Research has shown that women are less likely than men to apply for this role if they do not have experience in 100% of these areas. Please know that this list is indicative, and that we would still love to hear from you even if you feel that you are only a 75% match. Skills can be learnt, diversity cannot.

Perks:

Equity package 📈Unlimited holidays 🏝Paid parental leave 👶 🍼 Annual training budget 💻Home office setup allowance 🪑 Monthly budget to spend on our products 💰 Working in a disruptive and fast-growing industry where the possibilities are endless 🚀Freedom, autonomy and responsibility 💪

Commitment to  diversity:

At MoonPay we believe that every voice matters. We strive to create a mindful and respectful environment where everyone can bring their authentic self to work, and experience a culture that is free of harassment, racism, and discrimination. That’s why we are committed to diversity and inclusion in the workplace and are a proud equal opportunity employer. We prohibit discrimination and harassment of any kind based on race, color, religion, sex, sexual orientation, gender identity, national origin, age, disability, protected veteran status or any other characteristic protected by law. This policy applies to all employment practices within our organization, including, but not limited to, hiring, recruiting, promotion, termination, layoff, and leave of absence.

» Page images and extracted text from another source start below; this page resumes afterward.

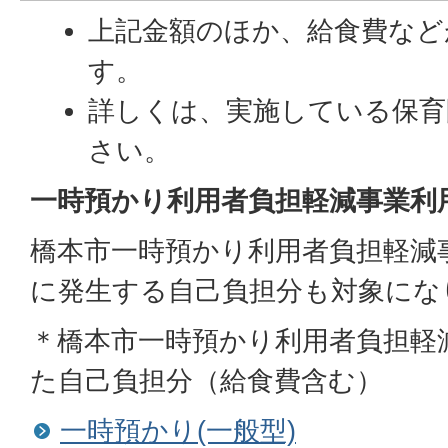
上記金額のほか、給食費など
す。
詳しくは、実施している保育
さい。
一時預かり利用者負担軽減事業利
橋本市一時預かり利用者負担軽減
に発生する自己負担分も対象にな
＊橋本市一時預かり利用者負担軽
た自己負担分（給食費含む）
一時預かり(一般型)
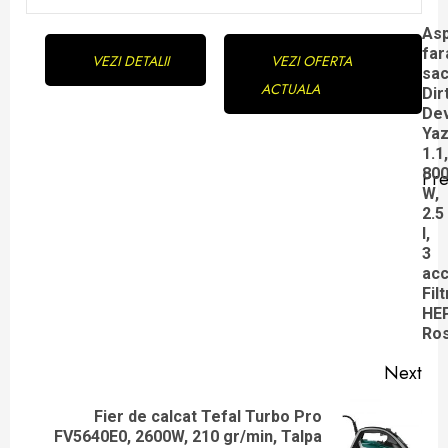
Continue
Asp
far
VEZI DETALII
VEZI OFERTA
Reading
sa
ACTUALA
Dir
Dev
Ya
1.1,
80
Pre
Pre
W,
2.5
pos
l,
3
acc
Filt
HE
Ro
Next
Fier de calcat Tefal Turbo Pro
Next
FV5640E0, 2600W, 210 gr/min, Talpa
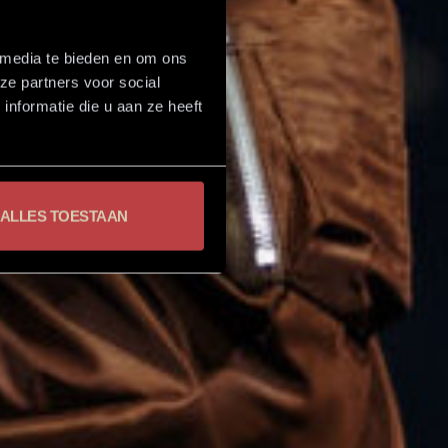
 media te bieden en om ons
ze partners voor social
nformatie die u aan ze heeft
ALLES TOESTAAN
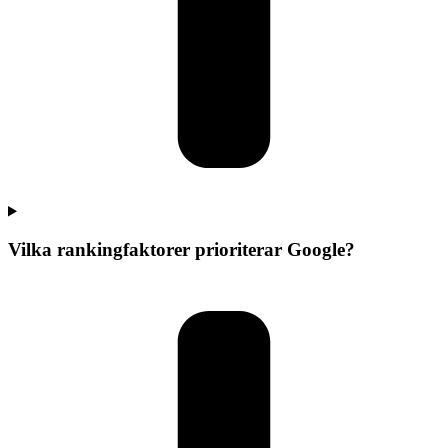
Vilka rankingfaktorer prioriterar Google?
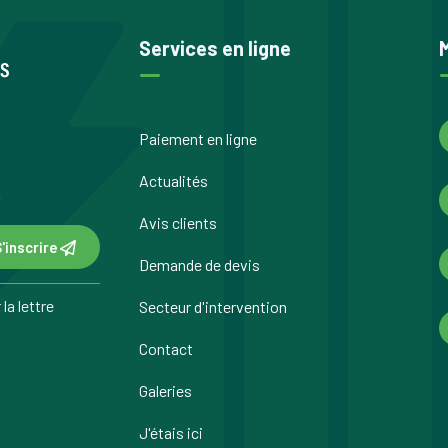
Services en ligne
Paiement en ligne
Actualités
Avis clients
'inscrire
Demande de devis
la lettre
Secteur d'intervention
Contact
Galeries
J'étais ici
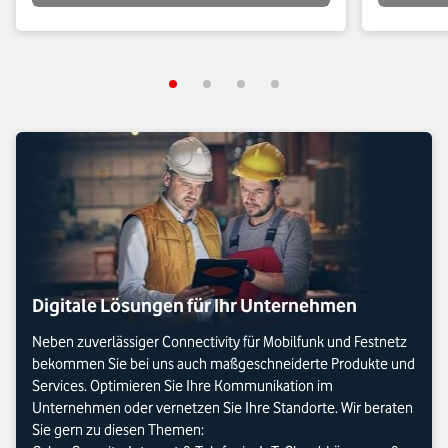
Digitale Lösungen für Ihr Unternehmen
Neben zuverlässiger Connectivity für Mobilfunk und Festnetz
bekommen Sie bei uns auch maßgeschneiderte Produkte und
Services. Optimieren Sie Ihre Kommunikation im
Unternehmen oder vernetzen Sie Ihre Standorte. Wir beraten
Sie gern zu diesen Themen:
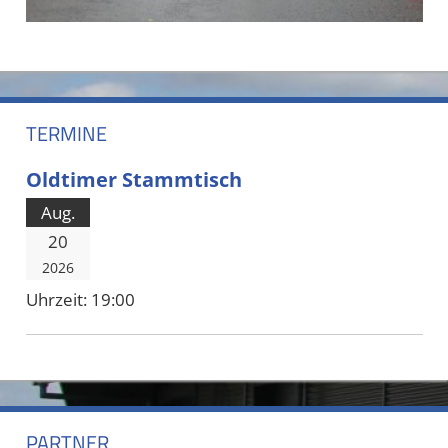
TERMINE
Oldtimer Stammtisch
Aug.
20
2026
Uhrzeit:
19:00
PARTNER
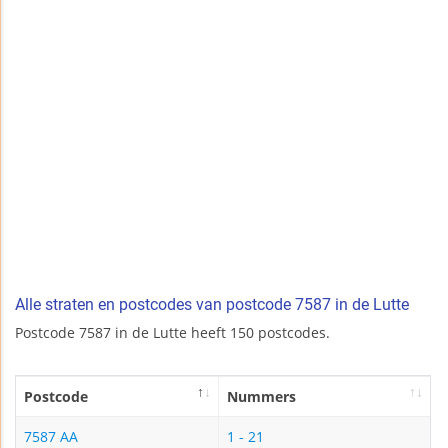
Alle straten en postcodes van postcode 7587 in de Lutte
Postcode 7587 in de Lutte heeft 150 postcodes.
Postcode
Nummers
7587 AA
1 - 21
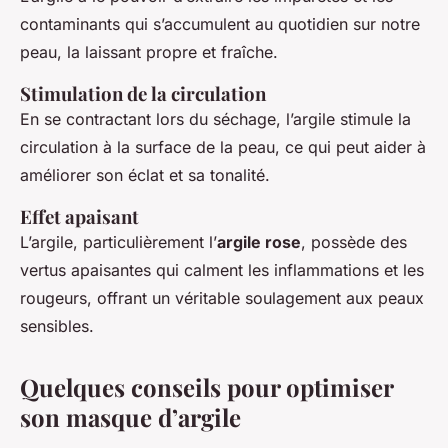
contaminants qui s’accumulent au quotidien sur notre
peau, la laissant propre et fraîche.
Stimulation de la circulation
En se contractant lors du séchage, l’argile stimule la
circulation à la surface de la peau, ce qui peut aider à
améliorer son éclat et sa tonalité.
Effet apaisant
L’argile, particulièrement l’
argile rose
, possède des
vertus apaisantes qui calment les inflammations et les
rougeurs, offrant un véritable soulagement aux peaux
sensibles.
Quelques conseils pour optimiser
son masque d’argile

MoonPay is also committed to providing reasonable accommodations in our job application procedures for qualified individuals with disabilities. Please inform our Talent Team if you need any assistance completing any forms or to otherwise participate in the application process.

Is machine learning a good career?

Yes, machine learning is a rapidly growing field and can be a very promising career option for those interested in it

As businesses and industries increasingly rely on data to drive decision-making, there is a growing need for skilled professionals who can analyze and make sense of this data

Machine learning, which involves developing algorithms that can learn from and make predictions on large datasets, is a crucial part of this process

Machine learning careers can range from data analysts, machine learning engineers, data scientists, and more

These professionals work in a variety of industries, including finance, healthcare, e-commerce, and technology

The demand for machine learning experts is high, and the salaries in this field are also generally quite competitive

However, it's important to note that machine learning can be a complex field that requires a strong background in mathematics, statistics, and computer science

It also requires ongoing learning and staying up-to-date with the latest developments and tools in the field

If you enjoy working with data, have a strong interest in programming, and are willing to put in the effort to stay current with developments, a career in machine learning can be very rewarding.